Pasadena’s East West Bank has agreed to an enforcement action with regulators to strengthen its compliance with anti-money laundering requirements, the Federal Reserve announced Thursday.
The agreement comes after recent examinations conducted by the Federal Reserve Bank of San Francisco and the California Department of Business Oversight identified deficiencies in East West’s compliance with certain anti-money laundering laws, including the Bank Secrecy Act.
According to legal documents, the bank will now need to submit a plan which includes the establishment of a compliance committee, measures to improve reporting information, and an assessment of the bank’s staff within 60 days.
In addition, the bank has agreed to submitting plans detailing account controls for financial institutions abroad, policies ensuring the collection of customer information, and a monitoring system which ensures timely reporting by the bank of suspicious transactions.
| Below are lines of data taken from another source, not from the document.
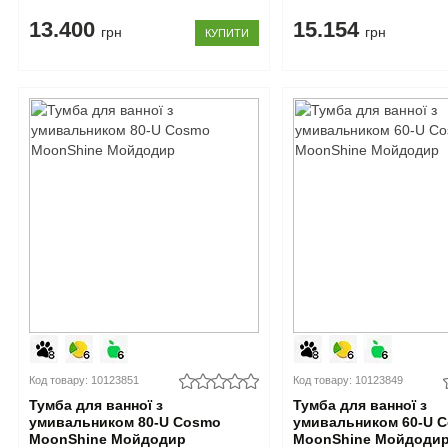
13.400
15.154
грн
грн
КУПИТИ
Код товару: 10123851
Код товару: 10123849
Тумба для ванної з
Тумба для ванної з
умивальником 80-U Cosmo
умивальником 60-U 
MoonShine Мойдодир
MoonShine Мойдоди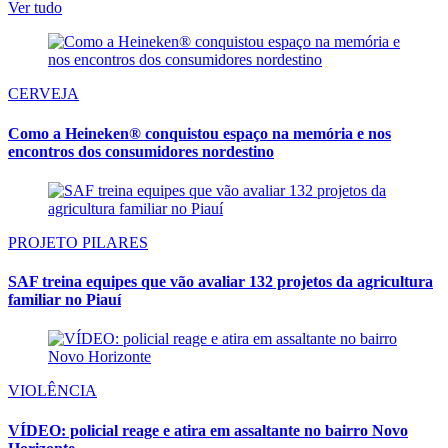
Ver tudo
CERVEJA
Como a Heineken® conquistou espaço na memória e nos
encontros dos consumidores nordestino
PROJETO PILARES
SAF treina equipes que vão avaliar 132 projetos da agricultura
familiar no Piauí
VIOLÊNCIA
VÍDEO: policial reage e atira em assaltante no bairro Novo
“We will continue improving our system within the time frame that we both agree on,” Emily Wang, an East West spokeswoman, told the Business Journal.
The Bank Secrecy Act of 1970 and subsequent laws require banks to assist the federal government in preventing money laundering, while the Patriot Act of 2001 significantly expanded financial transparency laws.
In the past few years, banks including New York’s JP Morgan Chase Inc. and Boston’s State Street Corp. have been ordered by regulators to strengthen their anti-money laundering programs. Century City’s Banamex USA, a subsidiary of New York finance giant Citigroup Inc., agreed to shut down in July after paying a $140 million settlement to state and federal regulators over repeated failures to implement an adequate anti-money laundering plan.
Wang said East West’s situation is different.
“Some banks in the end were fined with a penalty. That’s not the case with East West. We don’t have one customer or one business that was asked to leave the bank,” Wang said. “We’re confident that we’ll be able to get our system upgraded and meet the written agreement.”
A spokesperson for the Federal Reserve Bank of San Francisco could not be immediately reached for comment.
East West maintains a branch in Hong Kong and has various foreign subsidiaries, including offices and an international banking subsidiary in Shanghai. It has about $30 billion in assets, making it L.A.’s largest bank, after the sale of City National Bank.